Violence gives him power and esteem,
and lets him hide and even forget what he was, and this rather is a revelation,
how much Spike self-aggrandizes, self-mythologizes, and outright lies to hide the
embarrassments of his humanity, and make himself seem more nefarious. And yet,
he is also strikingly truthful. “I’ve always been bad,” he says before
immediately being revealed as a fragile bespectacled fop who won’t even think
on ghastly business like a rash of mysterious murders and can’t find a word to
rhyme with “gleaming.” But he also declares, just after his transformation that
he “was done living by society’s rules,” which is totally true, as he even went
so far as to turn the japes and humiliations that society (pointedly, high
society) used to mock and reject him—William the Bloody Awful Poet preferable
to take a railroad spike through the head—into reasons that society should fear
him. One of the big take-aways from both “Fool for Love” and “Darla” is that it
enshrines in certainty that our four most compelling vampires transformed in
reaction to a society that judged, disapproved, refused,and rejected them so
that they could respond in kind (see? The
Whirlwind would have been an awesome series!). It is no coincidence that the
names three of them go by—“Darla,” “Angelus,” and “Spike”—are not the names
they were given at birth. Spike lies about himself, but they all possess an
outcast’s shame that would compel them to lie if they needed.
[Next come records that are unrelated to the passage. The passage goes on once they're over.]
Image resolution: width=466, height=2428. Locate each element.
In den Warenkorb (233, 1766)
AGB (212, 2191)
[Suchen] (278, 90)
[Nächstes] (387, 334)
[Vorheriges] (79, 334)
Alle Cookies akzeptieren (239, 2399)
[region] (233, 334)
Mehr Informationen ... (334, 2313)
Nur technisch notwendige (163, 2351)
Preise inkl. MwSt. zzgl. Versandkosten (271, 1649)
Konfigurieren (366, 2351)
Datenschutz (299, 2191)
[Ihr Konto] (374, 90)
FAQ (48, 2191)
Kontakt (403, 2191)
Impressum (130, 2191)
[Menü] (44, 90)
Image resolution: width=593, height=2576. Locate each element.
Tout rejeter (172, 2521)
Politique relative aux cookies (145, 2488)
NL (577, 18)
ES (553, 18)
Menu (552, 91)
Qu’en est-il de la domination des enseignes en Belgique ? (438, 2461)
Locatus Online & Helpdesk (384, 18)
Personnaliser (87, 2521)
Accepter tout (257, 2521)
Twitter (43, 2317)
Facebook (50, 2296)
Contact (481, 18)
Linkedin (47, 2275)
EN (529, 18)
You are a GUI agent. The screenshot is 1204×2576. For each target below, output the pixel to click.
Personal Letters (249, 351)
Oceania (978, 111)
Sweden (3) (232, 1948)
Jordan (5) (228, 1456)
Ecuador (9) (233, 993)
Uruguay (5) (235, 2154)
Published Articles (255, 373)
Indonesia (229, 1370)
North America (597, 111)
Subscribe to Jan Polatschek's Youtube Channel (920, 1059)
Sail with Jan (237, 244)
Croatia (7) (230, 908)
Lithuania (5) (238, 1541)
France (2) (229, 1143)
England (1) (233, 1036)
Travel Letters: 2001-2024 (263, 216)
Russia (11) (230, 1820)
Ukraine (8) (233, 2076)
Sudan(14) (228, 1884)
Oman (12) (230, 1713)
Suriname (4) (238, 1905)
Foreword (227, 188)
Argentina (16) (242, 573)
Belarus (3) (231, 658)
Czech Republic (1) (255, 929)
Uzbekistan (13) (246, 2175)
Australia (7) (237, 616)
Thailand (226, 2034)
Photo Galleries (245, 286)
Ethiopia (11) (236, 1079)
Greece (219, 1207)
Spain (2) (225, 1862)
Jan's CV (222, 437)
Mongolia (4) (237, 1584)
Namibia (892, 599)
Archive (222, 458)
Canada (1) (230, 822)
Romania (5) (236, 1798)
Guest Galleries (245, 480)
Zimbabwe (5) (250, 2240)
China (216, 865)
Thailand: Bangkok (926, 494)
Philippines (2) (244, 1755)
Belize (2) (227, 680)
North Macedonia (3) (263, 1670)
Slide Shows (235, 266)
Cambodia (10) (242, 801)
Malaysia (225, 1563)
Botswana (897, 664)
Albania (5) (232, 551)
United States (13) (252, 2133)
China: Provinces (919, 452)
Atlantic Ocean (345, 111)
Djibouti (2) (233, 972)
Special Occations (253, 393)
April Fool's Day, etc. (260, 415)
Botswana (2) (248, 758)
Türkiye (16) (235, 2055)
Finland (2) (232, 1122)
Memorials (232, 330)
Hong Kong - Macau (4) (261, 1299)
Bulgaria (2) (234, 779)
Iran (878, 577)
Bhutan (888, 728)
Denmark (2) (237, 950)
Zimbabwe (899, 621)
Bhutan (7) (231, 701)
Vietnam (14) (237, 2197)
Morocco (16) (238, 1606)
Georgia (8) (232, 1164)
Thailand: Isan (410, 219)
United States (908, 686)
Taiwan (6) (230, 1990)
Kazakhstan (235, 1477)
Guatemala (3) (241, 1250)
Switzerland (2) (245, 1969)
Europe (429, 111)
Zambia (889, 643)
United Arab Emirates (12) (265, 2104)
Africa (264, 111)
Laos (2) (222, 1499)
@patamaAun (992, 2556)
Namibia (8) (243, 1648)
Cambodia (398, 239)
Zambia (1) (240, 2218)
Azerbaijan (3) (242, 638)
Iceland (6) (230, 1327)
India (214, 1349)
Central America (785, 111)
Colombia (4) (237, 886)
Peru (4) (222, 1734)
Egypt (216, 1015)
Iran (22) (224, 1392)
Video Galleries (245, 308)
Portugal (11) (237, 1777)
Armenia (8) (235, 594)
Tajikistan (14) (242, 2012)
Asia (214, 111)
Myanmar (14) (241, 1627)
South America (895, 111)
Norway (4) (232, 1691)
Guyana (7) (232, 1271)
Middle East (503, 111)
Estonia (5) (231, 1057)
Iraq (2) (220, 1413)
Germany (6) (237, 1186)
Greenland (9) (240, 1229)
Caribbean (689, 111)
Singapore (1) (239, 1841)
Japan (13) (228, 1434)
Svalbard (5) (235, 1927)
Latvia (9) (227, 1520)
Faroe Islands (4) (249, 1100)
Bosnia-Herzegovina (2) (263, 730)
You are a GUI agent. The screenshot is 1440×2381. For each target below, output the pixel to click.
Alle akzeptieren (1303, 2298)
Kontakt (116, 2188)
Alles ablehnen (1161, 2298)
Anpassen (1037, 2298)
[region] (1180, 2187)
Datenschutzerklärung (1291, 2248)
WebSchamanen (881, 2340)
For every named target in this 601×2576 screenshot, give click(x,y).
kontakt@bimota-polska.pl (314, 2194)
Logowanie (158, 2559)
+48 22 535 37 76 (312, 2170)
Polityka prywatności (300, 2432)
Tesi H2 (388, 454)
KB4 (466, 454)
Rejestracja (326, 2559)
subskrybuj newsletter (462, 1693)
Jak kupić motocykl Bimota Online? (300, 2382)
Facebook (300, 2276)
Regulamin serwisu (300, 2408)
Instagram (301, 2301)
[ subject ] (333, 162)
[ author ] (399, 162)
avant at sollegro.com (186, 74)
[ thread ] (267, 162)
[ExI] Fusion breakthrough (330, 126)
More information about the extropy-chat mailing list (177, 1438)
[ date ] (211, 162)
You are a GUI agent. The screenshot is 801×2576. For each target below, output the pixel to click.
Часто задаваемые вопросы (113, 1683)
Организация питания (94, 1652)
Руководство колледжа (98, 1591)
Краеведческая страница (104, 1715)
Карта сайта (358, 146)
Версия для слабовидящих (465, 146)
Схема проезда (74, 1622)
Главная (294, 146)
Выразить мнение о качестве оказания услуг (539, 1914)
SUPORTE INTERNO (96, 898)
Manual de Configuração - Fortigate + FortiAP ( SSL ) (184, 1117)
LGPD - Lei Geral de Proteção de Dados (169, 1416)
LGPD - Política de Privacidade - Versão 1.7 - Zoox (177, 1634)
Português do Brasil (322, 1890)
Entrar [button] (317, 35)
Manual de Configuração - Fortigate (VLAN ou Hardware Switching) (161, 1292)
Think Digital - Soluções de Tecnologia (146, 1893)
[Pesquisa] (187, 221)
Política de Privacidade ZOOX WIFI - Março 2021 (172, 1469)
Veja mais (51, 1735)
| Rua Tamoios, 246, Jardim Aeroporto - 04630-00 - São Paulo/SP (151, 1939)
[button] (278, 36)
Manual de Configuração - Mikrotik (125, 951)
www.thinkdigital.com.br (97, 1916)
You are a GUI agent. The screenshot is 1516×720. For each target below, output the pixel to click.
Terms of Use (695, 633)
He needs to lie because he has to
impress the woman he’s been after for a century. Drusilla found him (and, you
know, I still check the wiki every once in a while to see if those crazy kids
have worked it out somehow), but the woman he pursued is the Slayer (notably,
his preferred way to reference Buffy), and suddenly Spike’s lust for Buffy,
which seemed rather arbitrary in “Out of My Mind” makes utter and complete
sense—she is the woman he’s been dancing with for a hundred years, or at least
she’s part of her. While Drusilla made William Pratt into a vampire, but the
Slayer made William the Bloody a legend, and when this woman finally proves
resistant to his violence, it seems only natural his thoughts would turn to
sex.
I’ve talked about “Darla” a little
bit, which I’m pretty sure is the last crossover episode and pretty inarguably
the greatest—not as focused as “Fool for Love,” perhaps, but still awesome,
giving us Darla’s origins as a successful but shunned Virginia Colony
prostitute, and centered on her efforts to save him from his inflicted soul in
the past, contrasted with his efforts to save her with her inflicted soul in
the present.
But the end of “Fool for Love” finds
Spike enacting one of his brilliantly blunt plans—after his death wish taunts
fail to get enough rise from her (or perhaps, too much of one), he’ll just
point a shotgun in Buffy’s direction and open both barrels, chip pain be
damned. Harmony’s doubtful, but, you know, it seems nigh on foolproof. Except
when he finds Buffy on her back porch, she’s a mess of tears from, as noted
earlier, finding her mother confirming the one truth to be gleaned from her
evening. A twisted gallantry has always been one of Spike’s central traits,
along with strong relationships with women (perhaps natural, given how central
women are on Buffy). In “Something
Blue,” he wasn’t sure he could protect Buffy, in “The Initiative,” he talked of
bringing Willow into his world, in “Where the Wild Things Are,” he commiserates
with Anya, and in “Family,” he allays Tara’s doubts by punching her in the
nose. Future episodes will see him deepening his relationship with Joyce, one
of the many delights of “Lover’s Walk,” and forging one with Dawn. But in “Fool
for Love,” he finds Buffy vulnerable, alone, and distracted, the perfect
position for his plan, the perfect chance to resume the dance he’s had with
this woman since 1900, but he sees her tears, and stops. He asks what’s wrong
and if he can help somehow. And when she doesn’t answer because it’s very
confusing, because why the fuck wouldn’t it be, he sits down next to her and
not sure of what else to do, awkwardly pats her on the back. Fumbling but
earnest, it’s his first fully human action in 120 years, and possibly the first
of his entire existence. And it’s probably his best.